A quote from Sun Tzu in "The Art of War": "Unless you know the mountains and the forests, the defiles [narrow gorges] and impasses, the lay of the marshes and swamps, you cannot maneuver with an armed force. Unless you use local guides, you cannot get the advantages of the land."
This past summer, my students and I completed a course in Singapore. We had the opportunity of talking about internationalization with BDO Singapore, a prominent global accounting and consulting firm. In addition to reporting, audits and tax, internationalization is increasingly becoming an important service that accounting firms can provide to their clients. BDO suggests that internationalization involves three important steps to assist clients.
Step 1 involves an assessment of the firm's resources and capabilities in relation to an assessment of the foreign markets using an International Readiness Index. BDO's IRI measures a firm's readiness to expand internationally by scoring the firm's strategy, foreign market knowledge and resources. Often, a firm's market knowledge is gauged through detailed research and a low-risk, low-cost approach that involves a small foreign market exposure through infrequent exports. This macro assessment of the foreign market should include an understanding of the impact of the market's economic health and legal and political environment on the firm's likelihood of succeeding. At the firm level, resource availability, consumer preferences and competition must be researched to see whether they support a firm's international moves.
Step 2 requires a risk analysis of the internationalization initiative. The strategic ranking index can help a firm understand how well its strategies fit with internationalization by quantifying the credibility and financial returns from making the move. Psychic distance is a measure that evaluates the relativities of language barriers, cultural barriers, economic situations and political and legal atmospheres. Management accountants and business analysts are engaged in developing a profit plan that forecasts the expected results of internationalization using projected income statements, balance sheets and cash-flow statements. The profit plan demonstrates how the internationalization initiative is expected to create value from a given set of resources and highlights whether additional investment is required.
Step 3 requires the firm to evaluate its options for entering the international market. There are many modes of entry, and each has an associated cost, benefit and risk.

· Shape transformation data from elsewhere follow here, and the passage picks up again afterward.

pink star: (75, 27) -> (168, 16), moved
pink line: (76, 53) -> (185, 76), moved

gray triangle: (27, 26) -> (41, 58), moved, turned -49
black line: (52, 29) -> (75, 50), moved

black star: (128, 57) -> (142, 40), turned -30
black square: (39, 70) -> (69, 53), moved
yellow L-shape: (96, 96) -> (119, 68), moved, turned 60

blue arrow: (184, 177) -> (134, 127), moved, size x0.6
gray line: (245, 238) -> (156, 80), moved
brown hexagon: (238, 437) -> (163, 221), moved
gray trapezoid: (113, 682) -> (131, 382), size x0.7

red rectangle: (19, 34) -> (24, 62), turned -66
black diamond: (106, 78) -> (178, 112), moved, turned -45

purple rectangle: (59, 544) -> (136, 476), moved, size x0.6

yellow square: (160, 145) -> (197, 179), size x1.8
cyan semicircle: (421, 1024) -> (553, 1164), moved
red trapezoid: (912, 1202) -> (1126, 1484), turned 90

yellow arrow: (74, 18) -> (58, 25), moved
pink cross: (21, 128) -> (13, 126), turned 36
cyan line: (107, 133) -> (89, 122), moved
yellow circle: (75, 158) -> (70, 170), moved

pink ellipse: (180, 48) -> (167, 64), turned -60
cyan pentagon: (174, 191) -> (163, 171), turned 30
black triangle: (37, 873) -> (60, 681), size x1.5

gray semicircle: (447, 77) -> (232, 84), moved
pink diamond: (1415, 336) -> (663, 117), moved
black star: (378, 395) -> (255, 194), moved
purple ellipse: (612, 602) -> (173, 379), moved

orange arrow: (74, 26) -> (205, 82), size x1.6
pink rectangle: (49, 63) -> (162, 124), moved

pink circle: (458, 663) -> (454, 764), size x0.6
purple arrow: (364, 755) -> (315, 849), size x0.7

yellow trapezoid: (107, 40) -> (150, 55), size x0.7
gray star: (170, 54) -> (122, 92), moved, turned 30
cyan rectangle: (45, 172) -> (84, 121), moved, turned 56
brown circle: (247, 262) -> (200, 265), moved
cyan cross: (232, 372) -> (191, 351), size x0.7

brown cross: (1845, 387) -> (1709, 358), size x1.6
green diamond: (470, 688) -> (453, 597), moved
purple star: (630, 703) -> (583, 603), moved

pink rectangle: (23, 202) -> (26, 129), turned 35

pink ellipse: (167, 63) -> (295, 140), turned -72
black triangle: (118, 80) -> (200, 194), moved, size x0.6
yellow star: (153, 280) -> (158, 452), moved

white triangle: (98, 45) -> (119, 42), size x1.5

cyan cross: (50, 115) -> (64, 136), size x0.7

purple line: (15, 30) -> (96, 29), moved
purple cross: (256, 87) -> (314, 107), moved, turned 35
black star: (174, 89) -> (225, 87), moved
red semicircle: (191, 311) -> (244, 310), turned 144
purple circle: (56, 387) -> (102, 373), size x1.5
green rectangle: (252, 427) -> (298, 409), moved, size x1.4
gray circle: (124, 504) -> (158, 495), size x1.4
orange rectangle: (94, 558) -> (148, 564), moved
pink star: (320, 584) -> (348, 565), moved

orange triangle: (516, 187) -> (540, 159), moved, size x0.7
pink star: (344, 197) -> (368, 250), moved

Exporting is one of the most inexpensive ways of entering a foreign market. It can involve overcoming barriers such as trade restrictions, product distribution and a loss of control on pricing or marketing.
To overcome some of these issues, domestic firms may subcontract a foreign firm to perform one or more of the business processes. More adventurous firms may start a new venture in a foreign country by constructing facilities from the ground up. Others may acquire a competitor, supplier or distributor to gain entry into the foreign market. If the capital requirements are too much, firms can consider a joint venture, licensing agreement or franchising agreement as a mode of entry.